**Task goal**
In the records that follow, find each line with the word "империи" and copy it.

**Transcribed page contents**

------

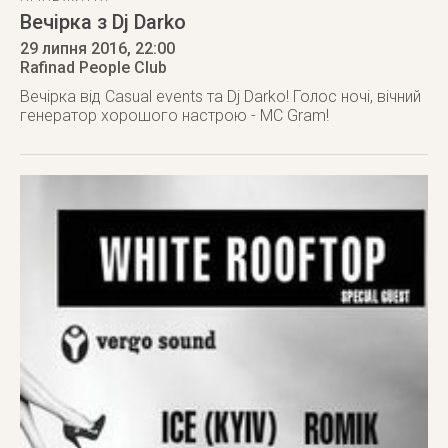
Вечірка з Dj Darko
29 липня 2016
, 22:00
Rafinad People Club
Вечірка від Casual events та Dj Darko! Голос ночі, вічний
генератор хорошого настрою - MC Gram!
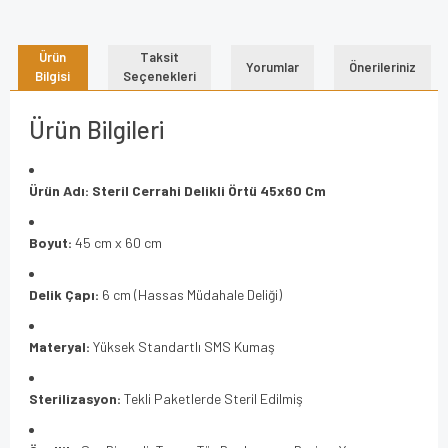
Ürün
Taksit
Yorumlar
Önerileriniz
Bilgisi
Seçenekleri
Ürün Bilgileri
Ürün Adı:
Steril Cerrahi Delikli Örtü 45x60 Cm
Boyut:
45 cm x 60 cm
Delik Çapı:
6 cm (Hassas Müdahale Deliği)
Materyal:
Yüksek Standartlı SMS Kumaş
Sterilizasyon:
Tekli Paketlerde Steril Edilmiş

------

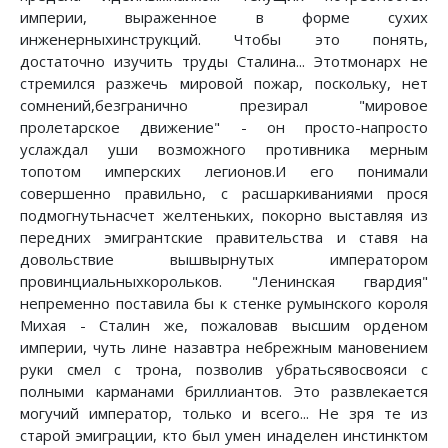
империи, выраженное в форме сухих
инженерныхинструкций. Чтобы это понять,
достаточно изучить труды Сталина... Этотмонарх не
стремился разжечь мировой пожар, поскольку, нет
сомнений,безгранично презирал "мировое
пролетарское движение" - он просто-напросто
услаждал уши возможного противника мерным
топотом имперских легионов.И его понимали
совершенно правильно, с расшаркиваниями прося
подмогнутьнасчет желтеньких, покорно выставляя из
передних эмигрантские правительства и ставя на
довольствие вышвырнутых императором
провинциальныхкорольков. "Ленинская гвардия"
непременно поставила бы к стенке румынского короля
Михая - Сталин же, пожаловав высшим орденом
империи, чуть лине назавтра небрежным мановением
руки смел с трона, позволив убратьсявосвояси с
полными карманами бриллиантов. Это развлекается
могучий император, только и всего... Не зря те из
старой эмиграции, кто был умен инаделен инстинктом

------

**Reply**
империи, выраженное в форме сухих
империи, чуть лине назавтра небрежным мановением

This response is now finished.